● Records for the exercise
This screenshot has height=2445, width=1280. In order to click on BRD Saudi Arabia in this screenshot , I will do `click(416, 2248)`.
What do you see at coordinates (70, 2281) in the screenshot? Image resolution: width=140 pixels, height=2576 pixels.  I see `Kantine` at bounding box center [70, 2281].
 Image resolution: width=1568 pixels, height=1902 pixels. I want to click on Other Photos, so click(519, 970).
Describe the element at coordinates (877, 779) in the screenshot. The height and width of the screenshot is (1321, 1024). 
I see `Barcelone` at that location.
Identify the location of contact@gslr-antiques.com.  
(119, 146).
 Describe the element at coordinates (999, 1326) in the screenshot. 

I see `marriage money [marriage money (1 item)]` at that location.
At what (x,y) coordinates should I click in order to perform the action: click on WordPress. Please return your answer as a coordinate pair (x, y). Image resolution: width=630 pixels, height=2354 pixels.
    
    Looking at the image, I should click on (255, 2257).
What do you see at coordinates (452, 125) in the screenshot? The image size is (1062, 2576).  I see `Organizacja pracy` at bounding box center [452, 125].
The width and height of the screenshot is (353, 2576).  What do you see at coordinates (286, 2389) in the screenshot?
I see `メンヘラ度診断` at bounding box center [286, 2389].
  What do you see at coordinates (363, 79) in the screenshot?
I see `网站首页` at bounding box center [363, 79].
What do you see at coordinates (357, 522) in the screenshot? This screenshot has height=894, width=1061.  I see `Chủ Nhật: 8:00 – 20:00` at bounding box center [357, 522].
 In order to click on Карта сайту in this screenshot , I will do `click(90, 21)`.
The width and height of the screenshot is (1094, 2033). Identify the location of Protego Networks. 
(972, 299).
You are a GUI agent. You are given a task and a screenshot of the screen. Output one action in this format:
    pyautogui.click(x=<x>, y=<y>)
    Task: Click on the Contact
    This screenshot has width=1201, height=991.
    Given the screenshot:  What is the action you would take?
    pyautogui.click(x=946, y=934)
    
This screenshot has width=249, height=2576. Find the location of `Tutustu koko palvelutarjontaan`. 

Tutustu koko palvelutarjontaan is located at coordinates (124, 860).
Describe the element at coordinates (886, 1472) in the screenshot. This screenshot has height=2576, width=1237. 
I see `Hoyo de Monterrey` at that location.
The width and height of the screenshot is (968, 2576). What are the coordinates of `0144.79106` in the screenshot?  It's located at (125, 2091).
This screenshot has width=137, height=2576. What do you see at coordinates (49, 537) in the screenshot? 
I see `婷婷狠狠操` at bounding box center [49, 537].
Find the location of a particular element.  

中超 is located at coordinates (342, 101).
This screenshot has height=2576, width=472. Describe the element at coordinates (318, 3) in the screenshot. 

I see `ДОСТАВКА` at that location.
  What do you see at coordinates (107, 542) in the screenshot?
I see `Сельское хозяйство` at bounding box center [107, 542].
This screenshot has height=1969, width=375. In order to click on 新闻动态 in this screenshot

● What the exercise asks
Wherever the string "will" appears in the entries, copy that line.

● Solution for this task
This screenshot has height=2445, width=1280. In order to click on BRD Saudi Arabia in this screenshot , I will do `click(416, 2248)`.
 In order to click on Карта сайту in this screenshot , I will do `click(90, 21)`.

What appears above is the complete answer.